• Exercise directions:
Only an exact repeat of the listing, without its images, counts as the answer.

• Input records:
━━━━━━━━━━━━━━━━
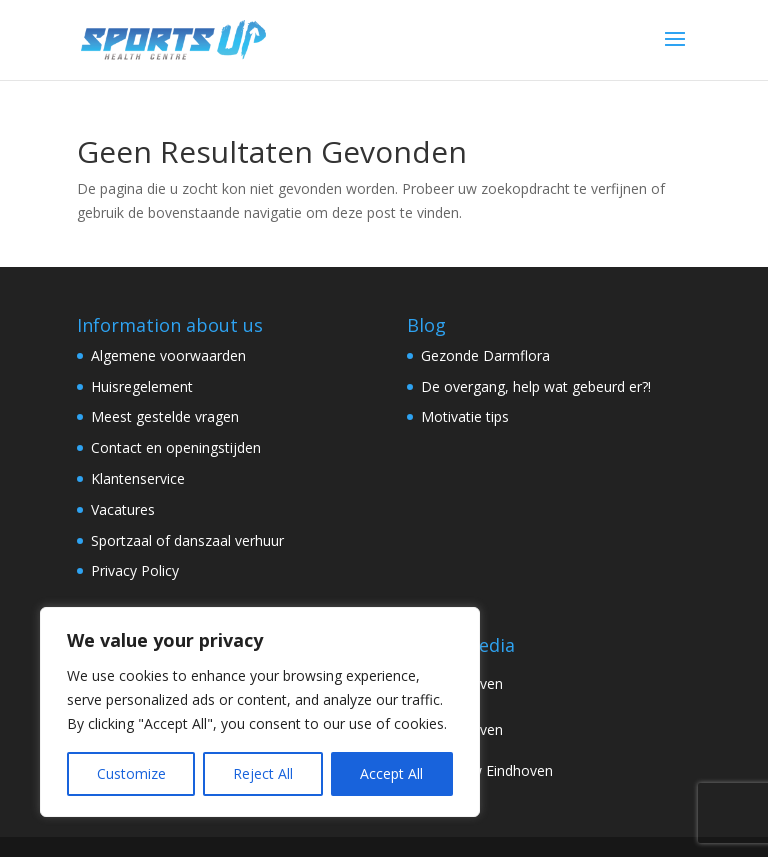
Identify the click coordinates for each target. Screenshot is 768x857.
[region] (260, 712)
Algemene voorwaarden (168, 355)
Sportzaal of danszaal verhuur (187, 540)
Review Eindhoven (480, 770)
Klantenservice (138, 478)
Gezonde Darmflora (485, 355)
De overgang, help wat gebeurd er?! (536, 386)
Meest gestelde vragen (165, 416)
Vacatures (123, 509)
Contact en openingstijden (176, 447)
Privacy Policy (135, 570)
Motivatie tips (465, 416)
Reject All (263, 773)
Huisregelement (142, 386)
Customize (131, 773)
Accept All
━━━━━━━━━━━━━━━━
• Answer area:
Identify the click coordinates for each target. Screenshot is 768x857.
[region] (260, 712)
Algemene voorwaarden (168, 355)
Sportzaal of danszaal verhuur (187, 540)
Review Eindhoven (480, 770)
Klantenservice (138, 478)
Gezonde Darmflora (485, 355)
De overgang, help wat gebeurd er?! (536, 386)
Meest gestelde vragen (165, 416)
Vacatures (123, 509)
Contact en openingstijden (176, 447)
Privacy Policy (135, 570)
Motivatie tips (465, 416)
Reject All (263, 773)
Huisregelement (142, 386)
Customize (131, 773)
Accept All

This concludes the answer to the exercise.